Page images and extracted text:
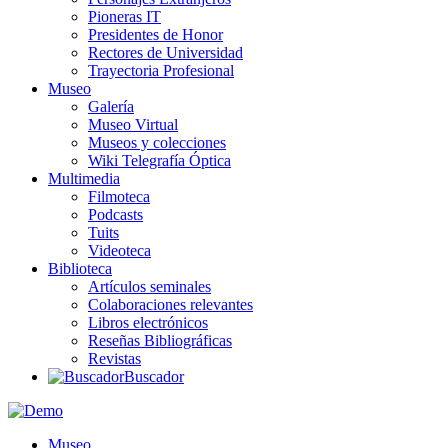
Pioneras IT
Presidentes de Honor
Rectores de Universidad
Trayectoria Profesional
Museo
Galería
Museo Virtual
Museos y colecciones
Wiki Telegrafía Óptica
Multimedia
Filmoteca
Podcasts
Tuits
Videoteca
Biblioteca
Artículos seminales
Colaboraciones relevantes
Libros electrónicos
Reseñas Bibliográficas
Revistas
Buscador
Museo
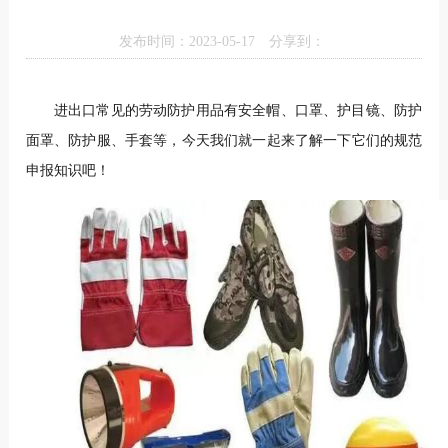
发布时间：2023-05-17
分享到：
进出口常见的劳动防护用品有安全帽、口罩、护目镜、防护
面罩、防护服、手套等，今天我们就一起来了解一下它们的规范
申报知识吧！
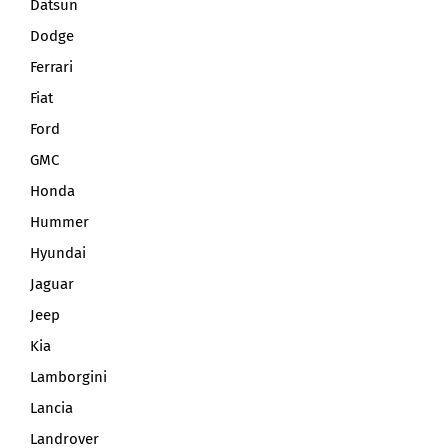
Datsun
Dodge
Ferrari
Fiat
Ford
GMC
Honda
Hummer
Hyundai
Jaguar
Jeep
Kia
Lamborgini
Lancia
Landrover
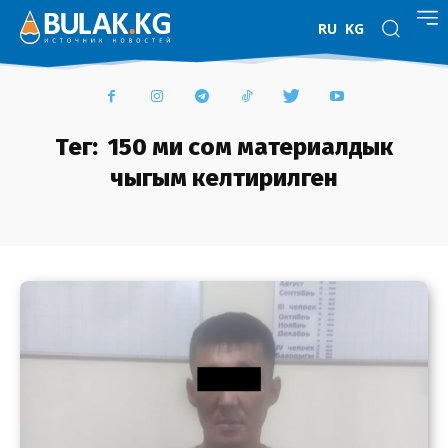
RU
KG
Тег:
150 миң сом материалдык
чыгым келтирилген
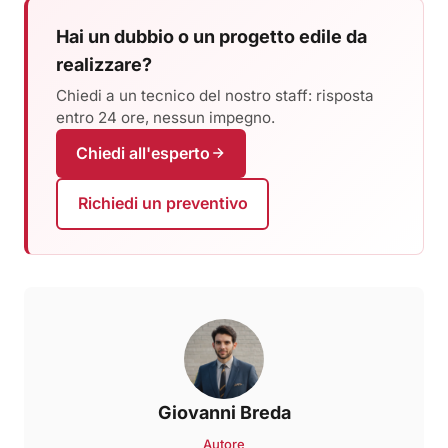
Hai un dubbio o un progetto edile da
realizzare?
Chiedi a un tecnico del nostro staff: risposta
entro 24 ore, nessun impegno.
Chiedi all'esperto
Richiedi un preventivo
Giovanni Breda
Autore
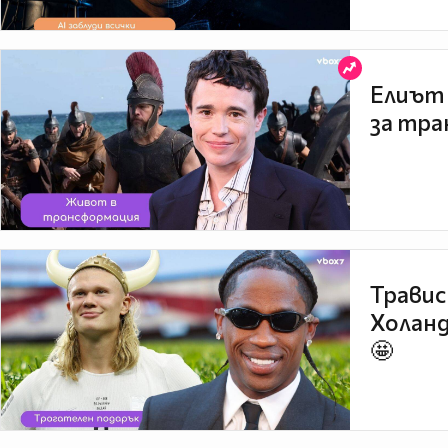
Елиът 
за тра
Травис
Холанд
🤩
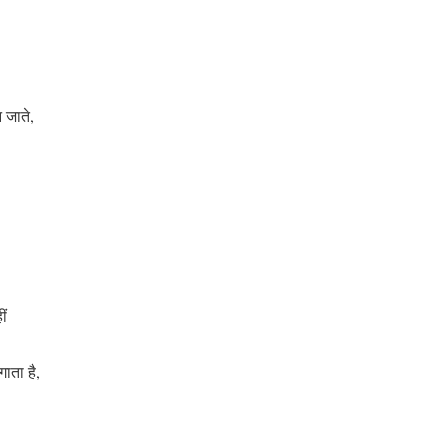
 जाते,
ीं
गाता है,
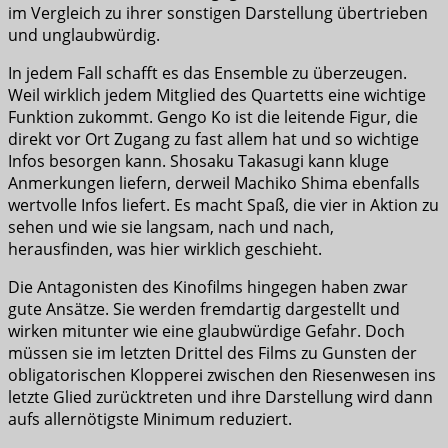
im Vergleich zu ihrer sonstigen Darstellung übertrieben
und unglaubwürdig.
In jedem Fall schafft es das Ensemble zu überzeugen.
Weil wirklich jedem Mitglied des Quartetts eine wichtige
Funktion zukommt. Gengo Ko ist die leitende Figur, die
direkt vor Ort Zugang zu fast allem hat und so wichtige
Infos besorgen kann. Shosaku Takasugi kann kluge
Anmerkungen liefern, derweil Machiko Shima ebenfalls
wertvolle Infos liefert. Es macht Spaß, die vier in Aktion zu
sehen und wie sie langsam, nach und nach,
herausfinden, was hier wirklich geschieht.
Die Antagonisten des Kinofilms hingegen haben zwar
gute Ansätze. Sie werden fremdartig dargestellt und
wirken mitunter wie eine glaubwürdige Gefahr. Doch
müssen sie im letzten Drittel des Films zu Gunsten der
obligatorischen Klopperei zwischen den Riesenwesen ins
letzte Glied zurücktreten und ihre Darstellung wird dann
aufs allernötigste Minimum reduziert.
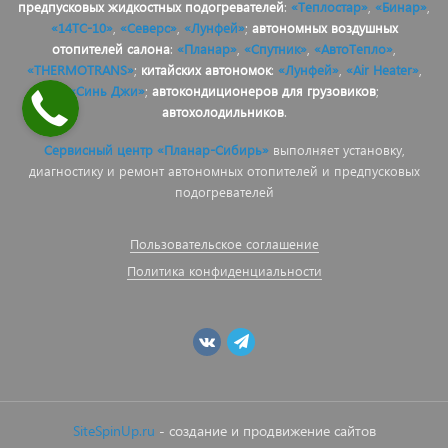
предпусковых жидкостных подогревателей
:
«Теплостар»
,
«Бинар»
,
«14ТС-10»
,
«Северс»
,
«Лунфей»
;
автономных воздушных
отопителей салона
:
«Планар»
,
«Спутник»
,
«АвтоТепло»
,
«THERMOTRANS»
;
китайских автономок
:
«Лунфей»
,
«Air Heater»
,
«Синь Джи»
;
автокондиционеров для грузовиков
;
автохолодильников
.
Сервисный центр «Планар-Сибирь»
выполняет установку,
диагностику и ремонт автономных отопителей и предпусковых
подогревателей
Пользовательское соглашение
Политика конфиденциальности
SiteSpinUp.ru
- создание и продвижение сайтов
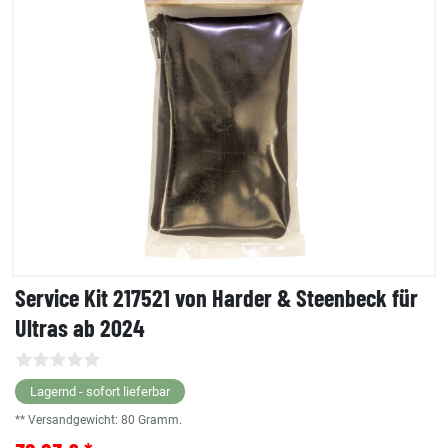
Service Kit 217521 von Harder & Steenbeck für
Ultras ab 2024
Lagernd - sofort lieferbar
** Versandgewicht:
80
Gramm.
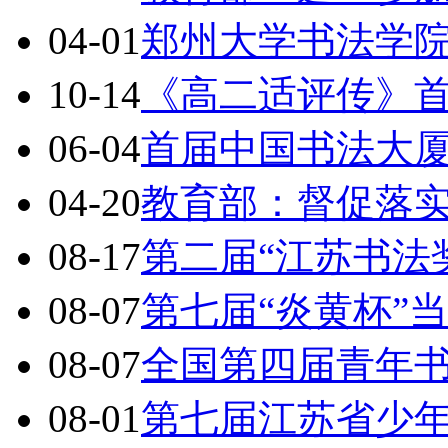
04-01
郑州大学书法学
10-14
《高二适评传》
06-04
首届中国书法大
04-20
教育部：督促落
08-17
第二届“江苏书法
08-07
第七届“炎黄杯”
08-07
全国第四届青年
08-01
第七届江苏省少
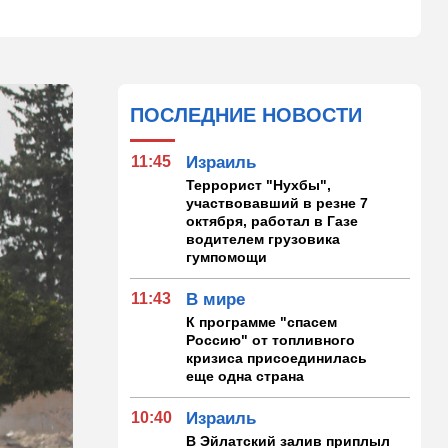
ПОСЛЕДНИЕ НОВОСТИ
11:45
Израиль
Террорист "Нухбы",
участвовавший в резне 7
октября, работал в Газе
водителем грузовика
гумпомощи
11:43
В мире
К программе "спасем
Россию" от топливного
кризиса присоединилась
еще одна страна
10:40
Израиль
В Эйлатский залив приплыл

▸ **ACTIVITY**
Find every line in the records that has the word "Darstellung". Copy those lines.

▸ **RESPONSE**
im Vergleich zu ihrer sonstigen Darstellung übertrieben
letzte Glied zurücktreten und ihre Darstellung wird dann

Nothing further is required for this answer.